On its documentation ( https://www.envoyproxy.io/docs/envoy/latest/intro/arch_overview/service_discovery#logical-dns ) for Logical DNS service discovery, Envoy says:

"only uses the first IP address returned when a new connection needs to be initiated"

How does envoy decide when a new upstream connection needs to be initiated?

It also says:

"Connections are never drained"

What happens to old connections if an upstream host becomes unreachable? Do health-checks apply to all the upstream hosts that currently have established connections or are they only monitoring the host with the current "first IP address"? If the latter, am I right to assume that Envoy will only remove the failed upstream connection (and consequently stop trying to send traffic to those hosts) once it tries to write to it and the peer ACK times out? If so, is it possible to configure the timeout duration?

andresp
  • 1,624
  • 19
  • 31

1 Answers1

3

After looking into the code and doing some tests this is what I've seen:

How does envoy decide when a new upstream connection needs to be initiated?

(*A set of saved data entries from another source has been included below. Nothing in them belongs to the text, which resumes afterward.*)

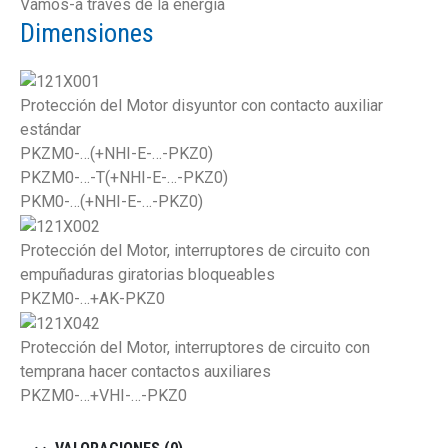
Vamos-a través de la energía
Dimensiones
Protección del Motor disyuntor con contacto auxiliar
estándar
PKZM0-…(+NHI-E-…-PKZ0)
PKZM0-…-T(+NHI-E-…-PKZ0)
PKM0-…(+NHI-E-…-PKZ0)
Protección del Motor, interruptores de circuito con
empuñaduras giratorias bloqueables
PKZM0-…+AK-PKZ0
Protección del Motor, interruptores de circuito con
temprana hacer contactos auxiliares
PKZM0-…+VHI-…-PKZ0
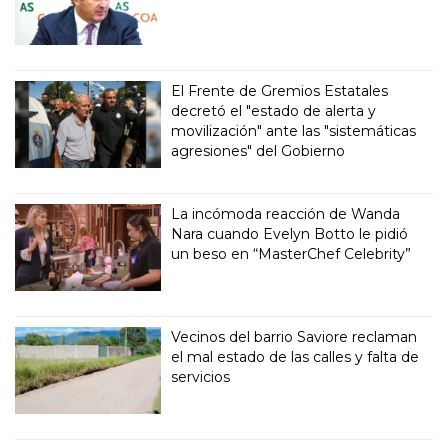
El Frente de Gremios Estatales
decretó el "estado de alerta y
movilización" ante las "sistemáticas
agresiones" del Gobierno
La incómoda reacción de Wanda
Nara cuando Evelyn Botto le pidió
un beso en “MasterChef Celebrity”
Vecinos del barrio Saviore reclaman
el mal estado de las calles y falta de
servicios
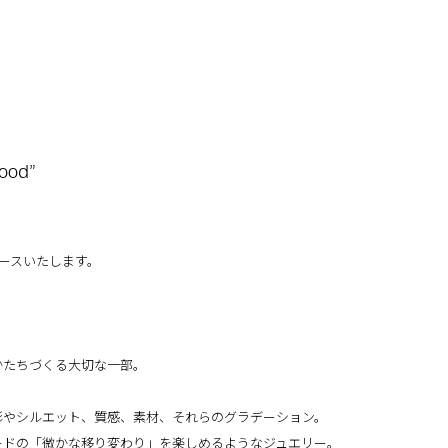
ood”
nがリリースいたします。
かたちづくる大切な一部。
彩やシルエット、質感、素材、それらのグラデーション。
ードの「微かな移り変わり」を楽しめるようなジュエリー。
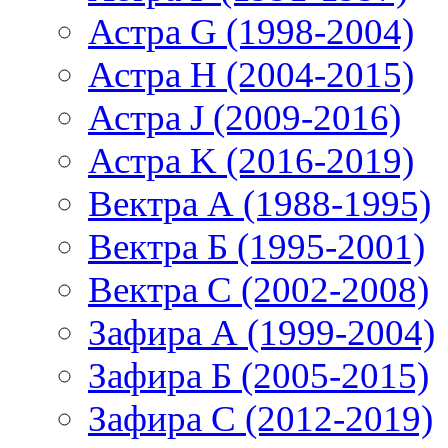
Астра G (1998-2004)
Астра H (2004-2015)
Астра J (2009-2016)
Астра K (2016-2019)
Вектра А (1988-1995)
Вектра Б (1995-2001)
Вектра С (2002-2008)
Зафира А (1999-2004)
Зафира Б (2005-2015)
Зафира С (2012-2019)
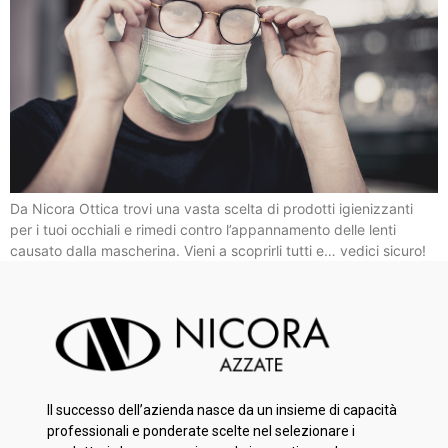
Da Nicora Ottica trovi una vasta scelta di prodotti igienizzanti
per i tuoi occhiali e rimedi contro l’appannamento delle lenti
causato dalla mascherina. Vieni a scoprirli tutti e… vedici sicuro!
Il successo dell’azienda nasce da un insieme di capacità
professionali e ponderate scelte nel selezionare i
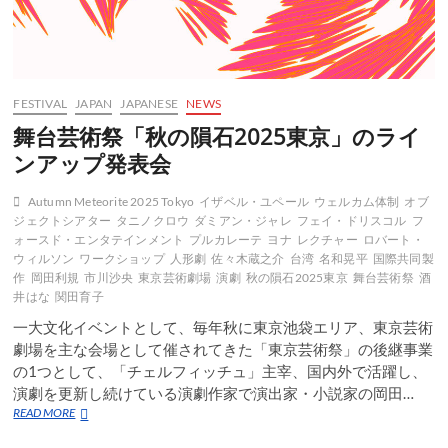
FESTIVAL
JAPAN
JAPANESE
NEWS
舞台芸術祭「秋の隕石2025東京」のライ
ンアップ発表会
Autumn Meteorite 2025 Tokyo
イザベル・ユペール
ウェルカム体制
オブ
ジェクトシアター
タニノクロウ
ダミアン・ジャレ
フェイ・ドリスコル
フ
ォースド・エンタテインメント
プルカレーテ
ヨナ
レクチャー
ロバート・
ウィルソン
ワークショップ
人形劇
佐々木蔵之介
台湾
名和晃平
国際共同製
作
岡田利規
市川沙央
東京芸術劇場
演劇
秋の隕石2025東京
舞台芸術祭
酒
井はな
関田育子
一大文化イベントとして、毎年秋に東京池袋エリア、東京芸術
劇場を主な会場として催されてきた「東京芸術祭」の後継事業
の1つとして、「チェルフィッチュ」主宰、国内外で活躍し、
演劇を更新し続けている演劇作家で演出家・小説家の岡田…
舞
READ MORE
台
芸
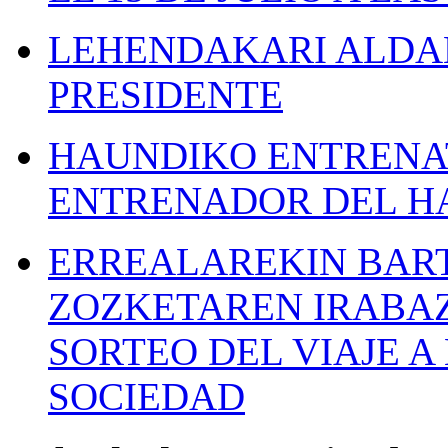
LEHENDAKARI ALDAK
PRESIDENTE
HAUNDIKO ENTRENAT
ENTRENADOR DEL H
ERREALAREKIN BAR
ZOZKETAREN IRABAZ
SORTEO DEL VIAJE 
SOCIEDAD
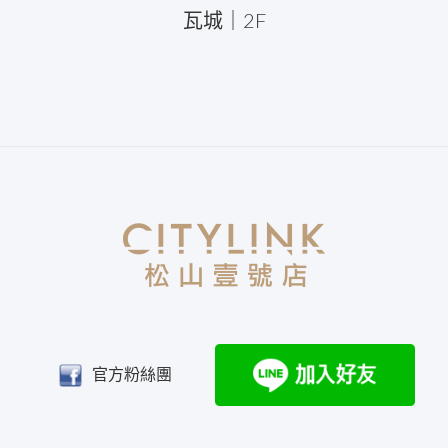
瓦城｜2F
官方粉絲團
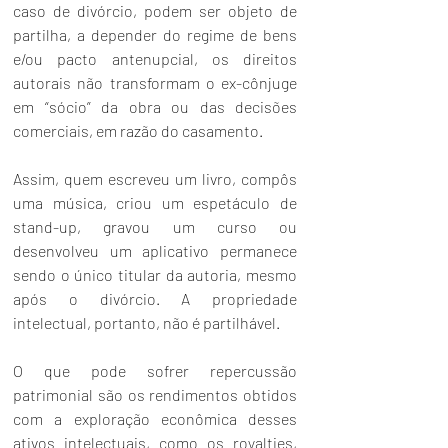
caso de divórcio, podem ser objeto de 
partilha, a depender do regime de bens 
e/ou pacto antenupcial, os direitos 
autorais não transformam o ex-cônjuge 
em “sócio” da obra ou das decisões 
comerciais, em razão do casamento.
Assim, quem escreveu um livro, compôs 
uma música, criou um espetáculo de 
stand-up, gravou um curso ou 
desenvolveu um aplicativo permanece 
sendo o único titular da autoria, mesmo 
após o divórcio. A propriedade 
intelectual, portanto, não é partilhável.
O que pode sofrer repercussão 
patrimonial são os rendimentos obtidos 
com a exploração econômica desses 
ativos intelectuais, como os royalties, 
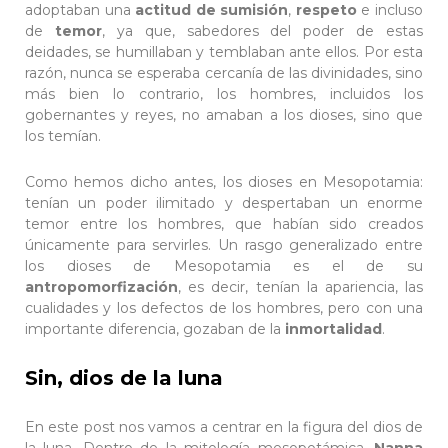
adoptaban una
actitud de sumisión
,
respeto
e incluso
de
temor
, ya que, sabedores del poder de estas
deidades, se humillaban y temblaban ante ellos. Por esta
razón, nunca se esperaba cercanía de las divinidades, sino
más bien lo contrario, los hombres, incluidos los
gobernantes y reyes, no amaban a los dioses, sino que
los temían.
Como hemos dicho antes, los dioses en Mesopotamia:
tenían un poder ilimitado y
despertaban un enorme
temor entre los hombres, que habían sido creados
únicamente para servirles. Un rasgo generalizado entre
los dioses de Mesopotamia es el de su
antropomorfización
, es decir, tenían la apariencia, las
cualidades y los defectos de los hombres, pero con una
importante diferencia, gozaban de la
inmortalidad
.
Sin, dios de la luna
En este post nos vamos a centrar en la figura del dios de
la luna. Dentro de la mitología mesopotámica,
Nanna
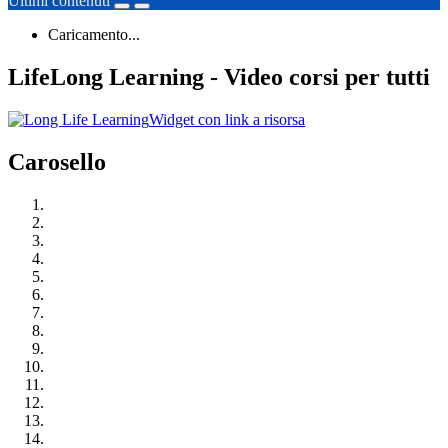
Ultimi contenuti
Caricamento...
LifeLong Learning - Video corsi per tutti
Widget con link a risorsa
Carosello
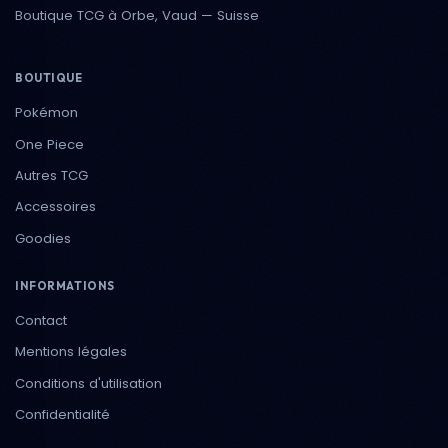
Boutique TCG à Orbe, Vaud — Suisse
BOUTIQUE
Pokémon
One Piece
Autres TCG
Accessoires
Goodies
INFORMATIONS
Contact
Mentions légales
Conditions d'utilisation
Confidentialité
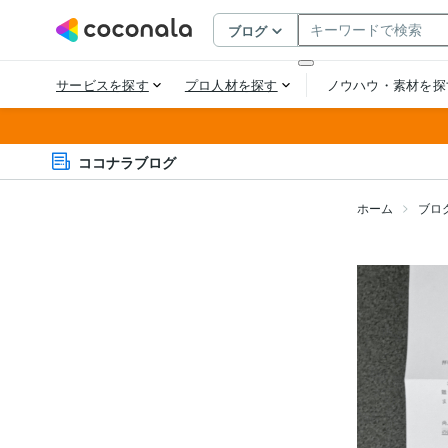
ココナラブログ
ホーム
ブロ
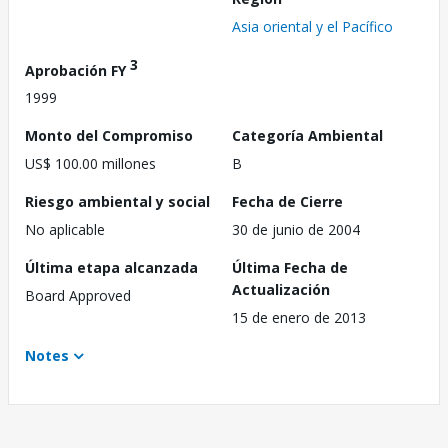
Asia oriental y el Pacífico
3
Aprobación FY
1999
Monto del Compromiso
Categoría Ambiental
US$ 100.00 millones
B
Riesgo ambiental y social
Fecha de Cierre
No aplicable
30 de junio de 2004
Última etapa alcanzada
Última Fecha de
Actualización
Board Approved
15 de enero de 2013
Notes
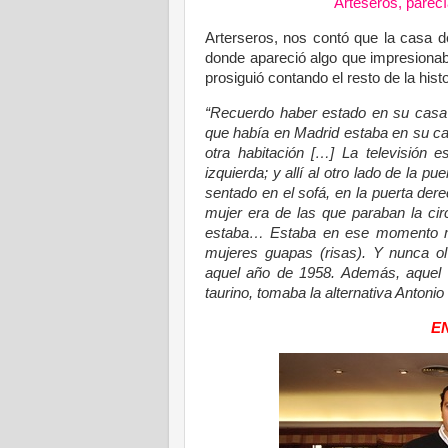
Arteseros, parec
Arterseros, nos contó que la casa 
donde apareció algo que impresionab
prosiguió contando el resto de la hi
“Recuerdo haber estado en su casa v
que había en Madrid estaba en su ca
otra habitación […] La televisión e
izquierda; y allí al otro lado de la p
sentado en el sofá, en la puerta de
mujer era de las que paraban la cir
estaba… Estaba en ese momento mu
mujeres guapas (risas). Y nunca ol
aquel año de 1958. Además, aquel
taurino, tomaba la alternativa Anton
E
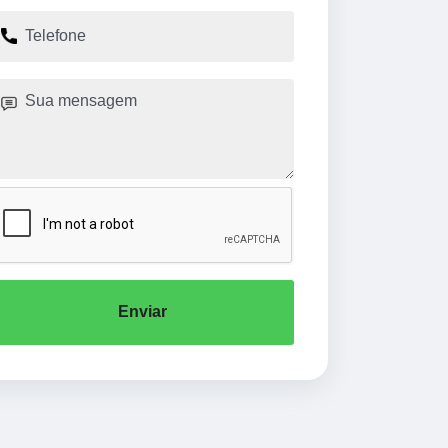
Enviar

  • For connection establishment, in the case of the TCP proxy (the filter I was using), there is a 1:1 mapping between downstream and upstream connections, therefore a new upstream connection is established when a new downstream connection is established.

What happens to old connections if an upstream host becomes unreachable?

  • It depends on whether the connection was gracefuly terminated (TCP RST packet sent) or not. If it was, then the connection will be destroyed (along with the downstream connection), if it was not, then nothing happens until the TCP connection times out (I believe due to TCP_USER_TIMEOUT or tcp_retries2 retries - it was taking more than 15 minutes on my local machine).

Do health-checks apply to all the upstream hosts that currently have established connections or are they only monitoring the host with the current "first IP address"?

  • They only apply to the current "first IP address".

If the latter, am I right to assume that Envoy will only remove the failed upstream connection (and consequently stop trying to send traffic to those hosts) once it tries to write to it and the peer ACK times out?

  • Yes. Typically the downstream clients timeouts will kick in first and destroy the connection though.

If so, is it possible to configure the timeout duration?

  • I couldn't find an option to set the socket's TCP_USER_TIMEOUT in envoy. Changing the OS tcp_retries2 might help, but, according to the documentation, the total time is also influenced by the smoothed round trip time of the TCP connection, so a change to tcp_retries2 wouldn't be able to define an absolute timeout value.
andresp
  • 1,624
  • 19
  • 31